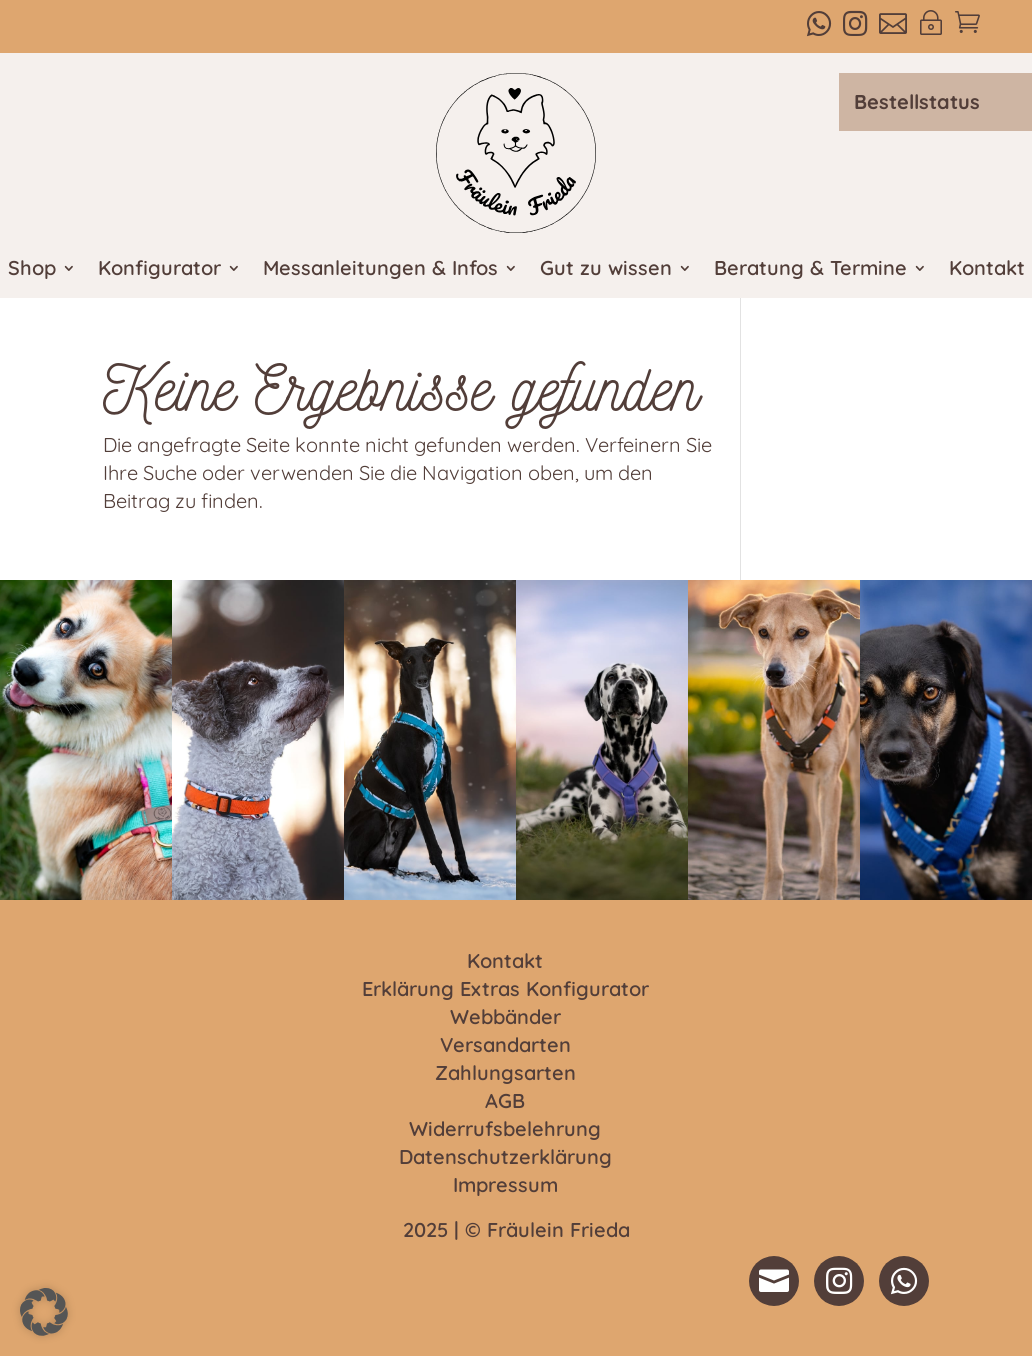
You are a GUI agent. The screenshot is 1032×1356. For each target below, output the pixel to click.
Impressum (505, 1186)
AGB (505, 1102)
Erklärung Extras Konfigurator (505, 990)
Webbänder (505, 1018)
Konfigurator (159, 270)
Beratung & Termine (810, 270)
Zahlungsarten (505, 1074)
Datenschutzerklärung (505, 1158)
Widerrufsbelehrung (505, 1130)
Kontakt (987, 270)
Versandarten (505, 1046)
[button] (44, 1312)
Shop (32, 270)
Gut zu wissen (606, 270)
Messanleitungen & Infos (380, 270)
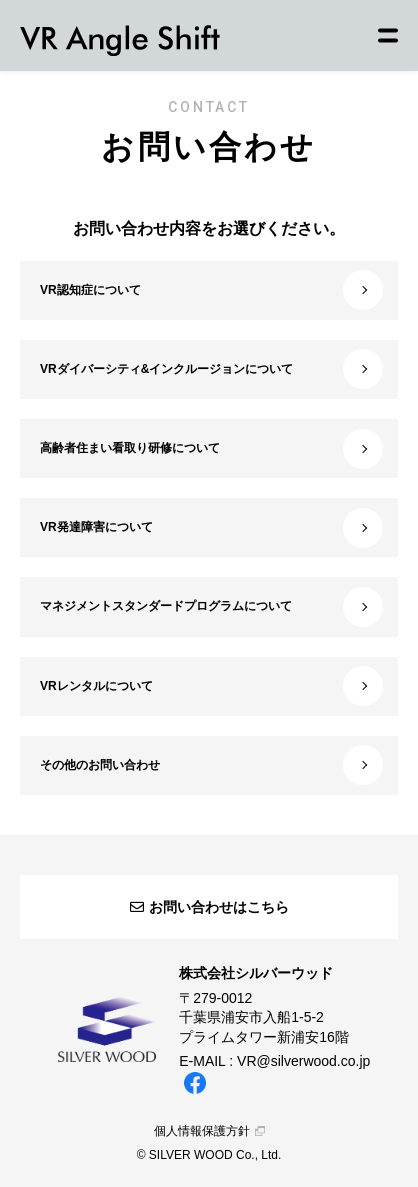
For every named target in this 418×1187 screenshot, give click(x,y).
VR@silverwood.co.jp (303, 1061)
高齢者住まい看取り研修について (211, 449)
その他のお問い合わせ (211, 765)
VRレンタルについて (211, 686)
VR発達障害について (211, 528)
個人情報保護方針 (209, 1131)
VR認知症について (211, 290)
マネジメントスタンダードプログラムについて (211, 607)
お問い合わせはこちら (209, 907)
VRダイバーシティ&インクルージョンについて (211, 369)
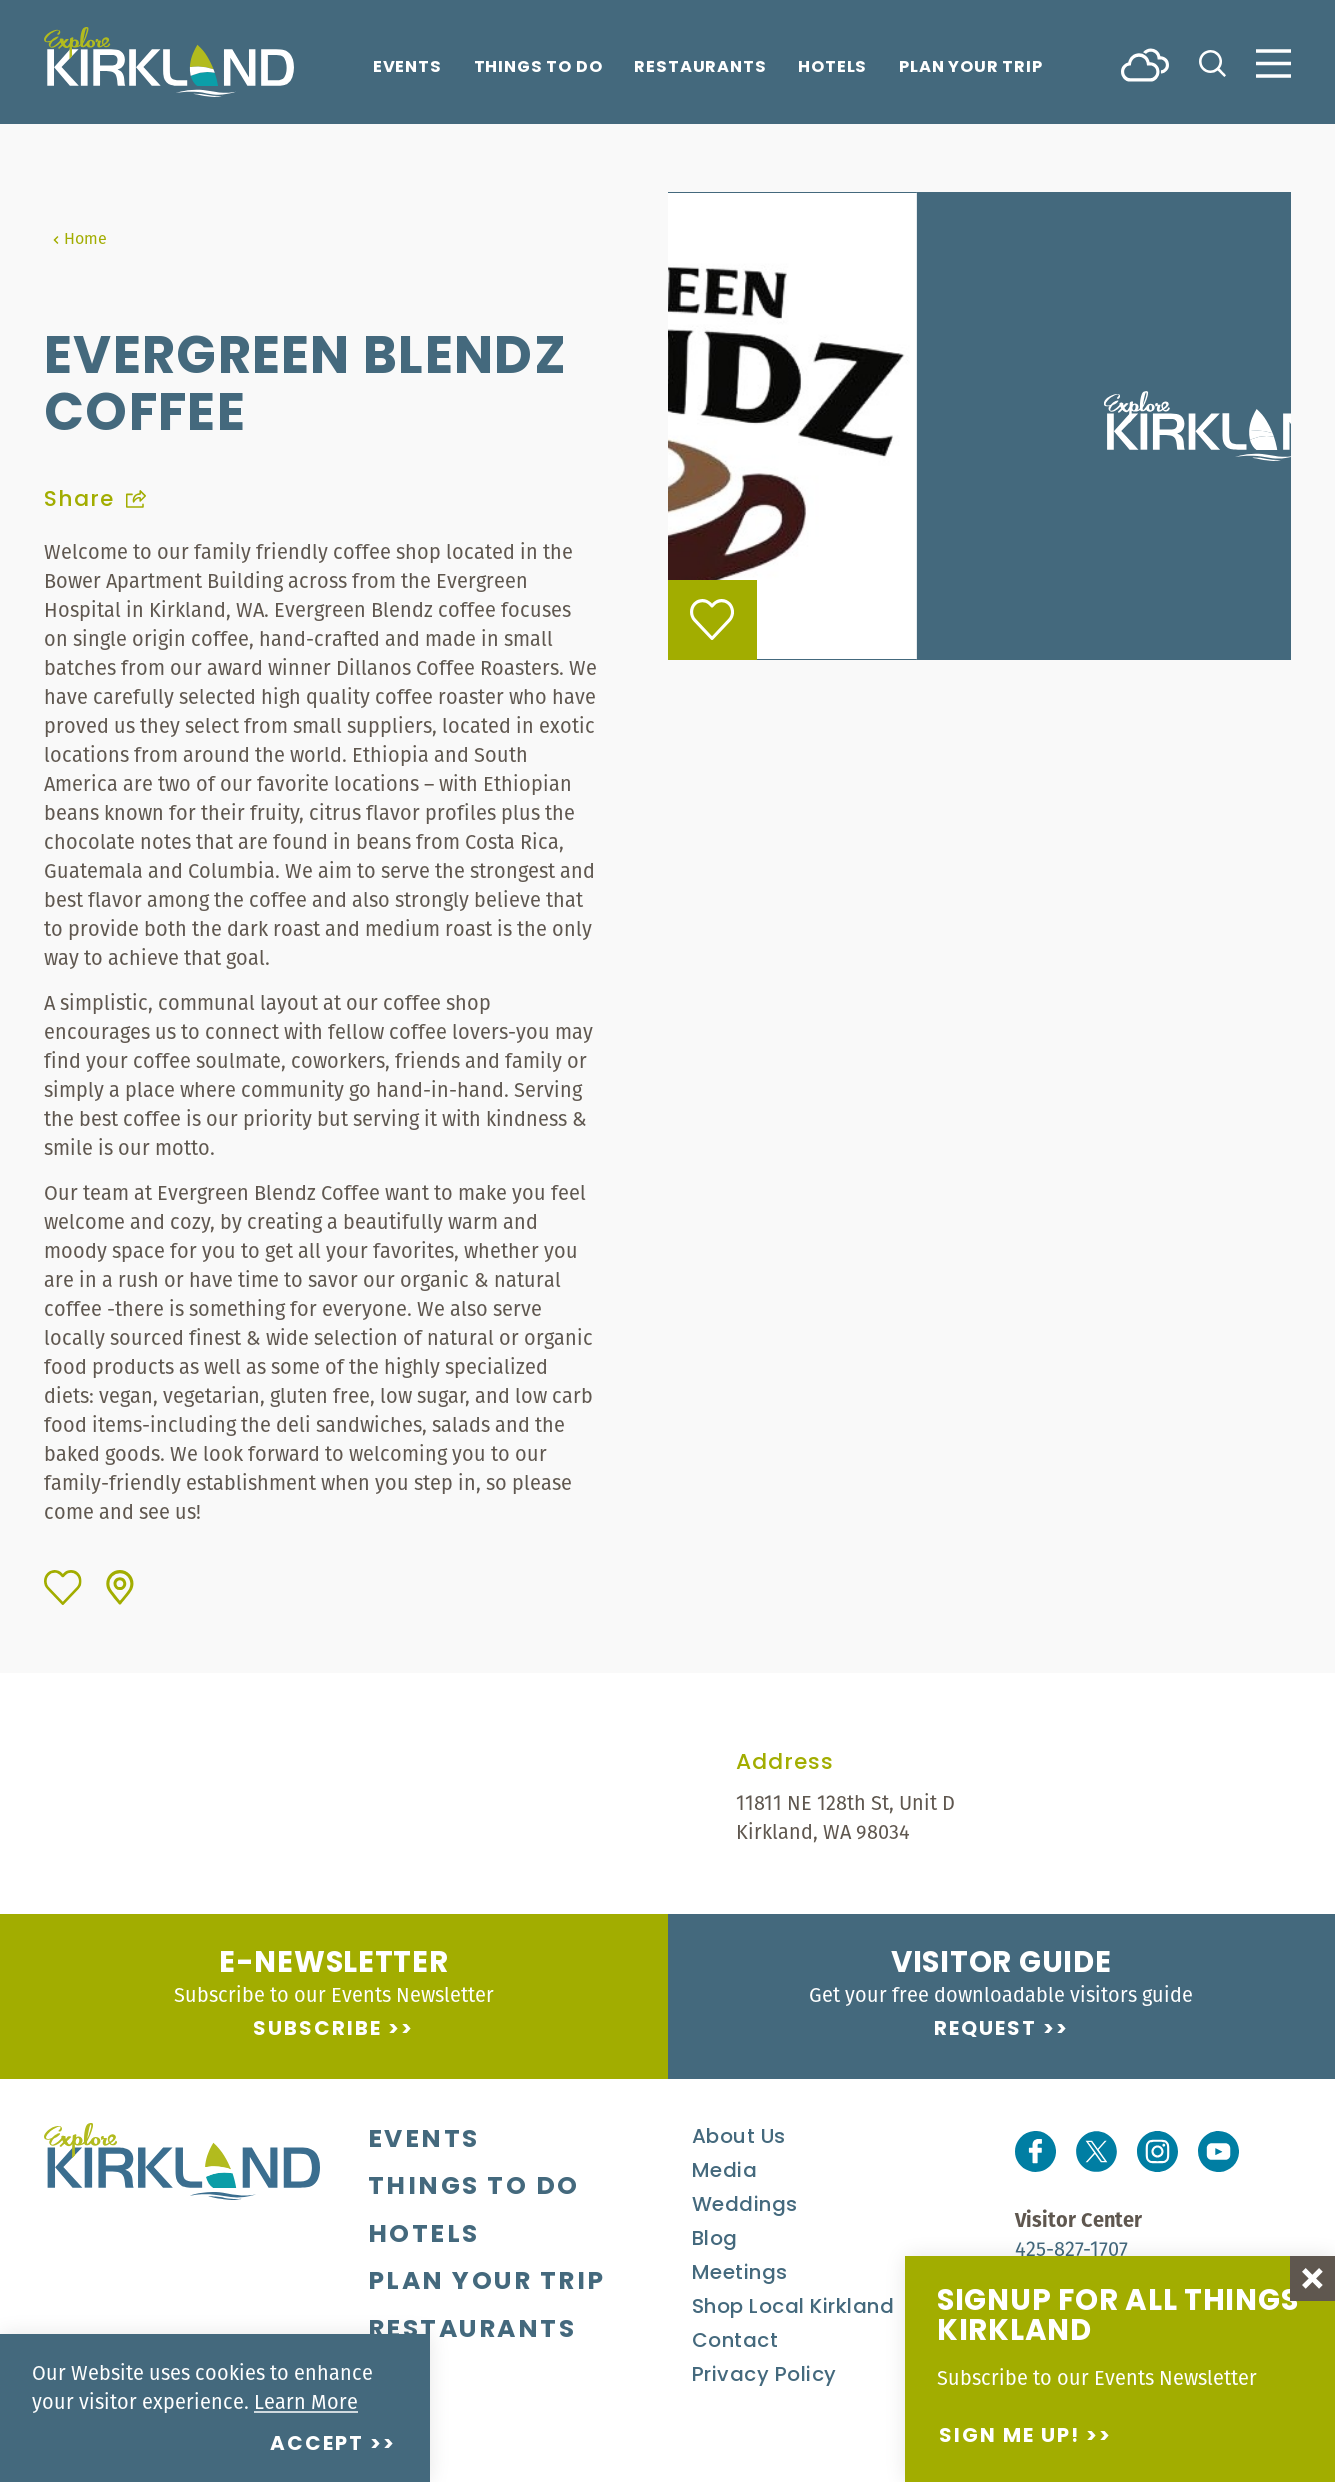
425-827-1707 (1071, 2248)
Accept (317, 2445)
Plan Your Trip (970, 68)
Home (79, 238)
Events (407, 68)
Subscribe (317, 2030)
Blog (715, 2240)
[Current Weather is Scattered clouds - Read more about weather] (1145, 63)
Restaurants (700, 68)
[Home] (169, 62)
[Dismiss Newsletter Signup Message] (1312, 2278)
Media (725, 2172)
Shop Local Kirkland (793, 2308)
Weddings (745, 2206)
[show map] (120, 1587)
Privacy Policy (764, 2376)
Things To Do (538, 68)
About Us (739, 2138)
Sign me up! (1009, 2437)
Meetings (740, 2274)
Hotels (832, 68)
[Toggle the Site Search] (1212, 61)
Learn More (306, 2401)
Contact (735, 2342)
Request (985, 2030)
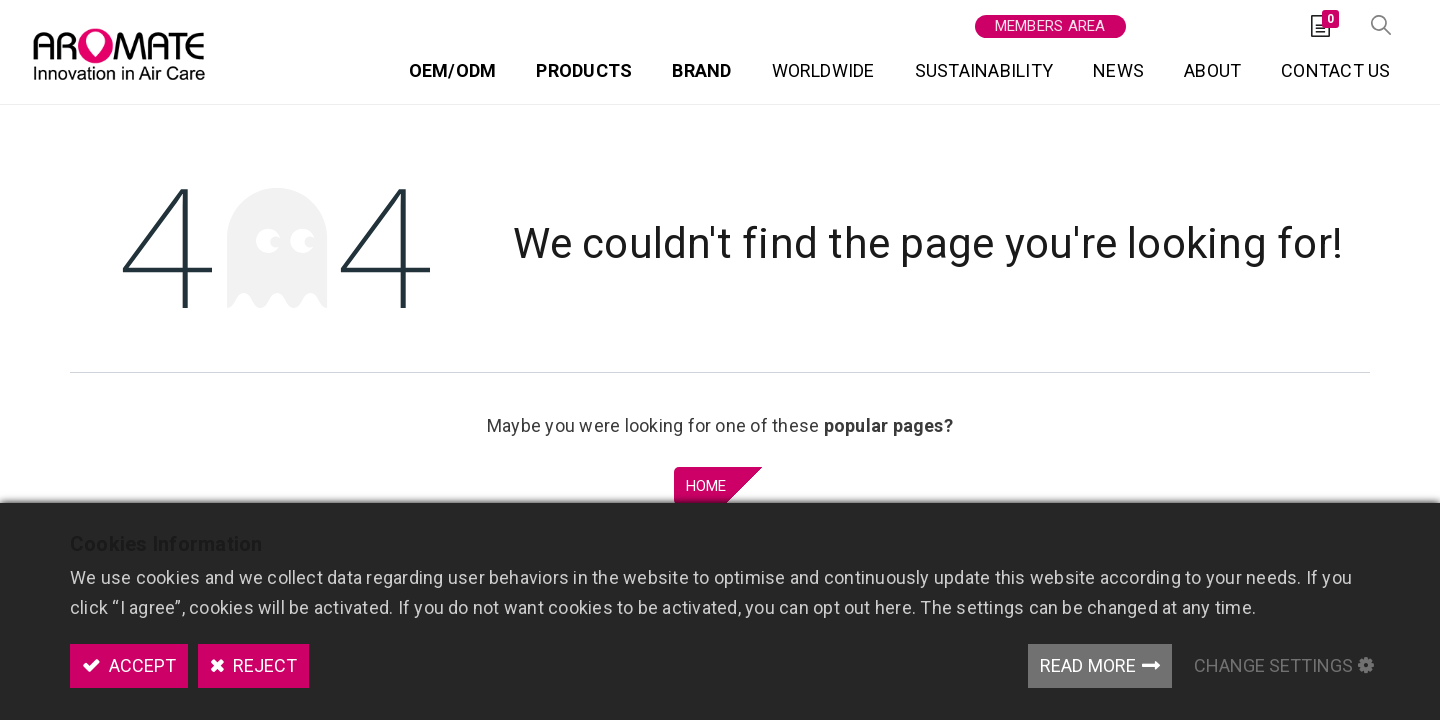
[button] (1380, 20)
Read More (1088, 665)
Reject (263, 665)
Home (706, 478)
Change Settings (1273, 665)
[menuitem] (452, 68)
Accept (140, 665)
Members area (1049, 20)
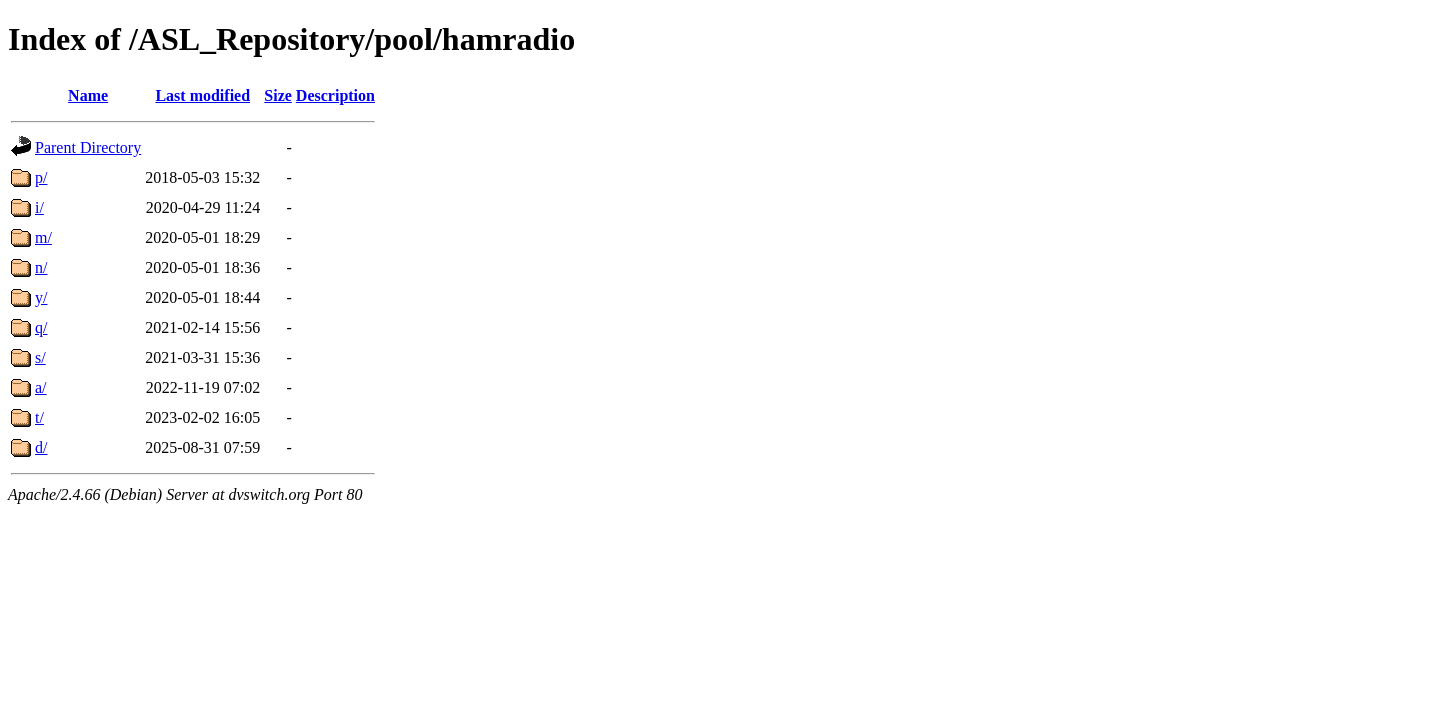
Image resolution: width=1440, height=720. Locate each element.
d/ (41, 447)
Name (88, 95)
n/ (41, 267)
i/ (39, 207)
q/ (41, 327)
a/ (41, 387)
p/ (41, 177)
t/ (39, 417)
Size (278, 95)
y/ (41, 297)
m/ (43, 237)
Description (335, 95)
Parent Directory (88, 147)
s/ (40, 357)
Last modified (202, 95)
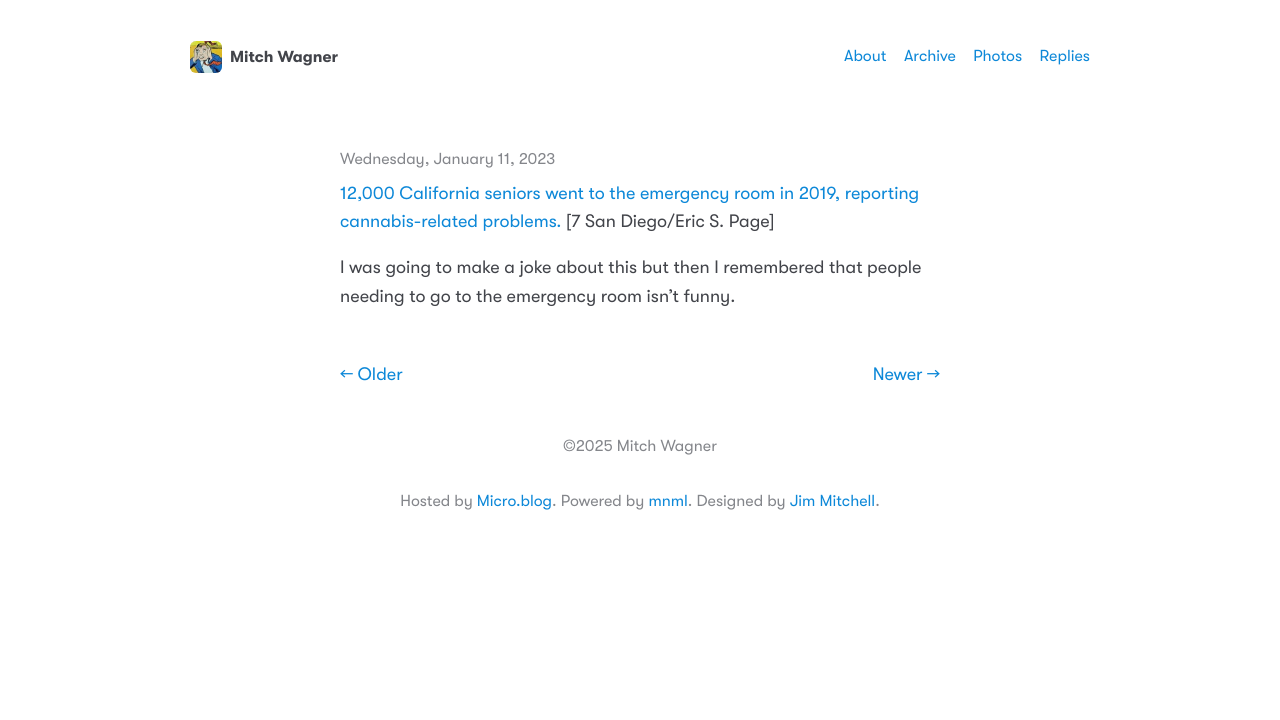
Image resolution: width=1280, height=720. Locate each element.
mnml (667, 501)
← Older (371, 375)
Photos (997, 56)
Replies (1065, 56)
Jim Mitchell (832, 501)
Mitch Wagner (264, 57)
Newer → (906, 375)
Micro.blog (514, 501)
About (865, 56)
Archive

━━━━━━━━

For this task, return exactly the stretch of the listing above from the line with "Versandarten (505, 1046)" through the line with "その他のお問い合わせ (211, 765)", inclusive and without pictures.

Versandarten (505, 1046)
[button] (44, 1312)
Shop (32, 270)
Gut zu wissen (606, 270)
Messanleitungen & Infos (380, 270)
For every named target in this 418×1187 screenshot, give click(x,y).
VR@silverwood.co.jp (303, 1061)
高齢者住まい看取り研修について (211, 449)
その他のお問い合わせ (211, 765)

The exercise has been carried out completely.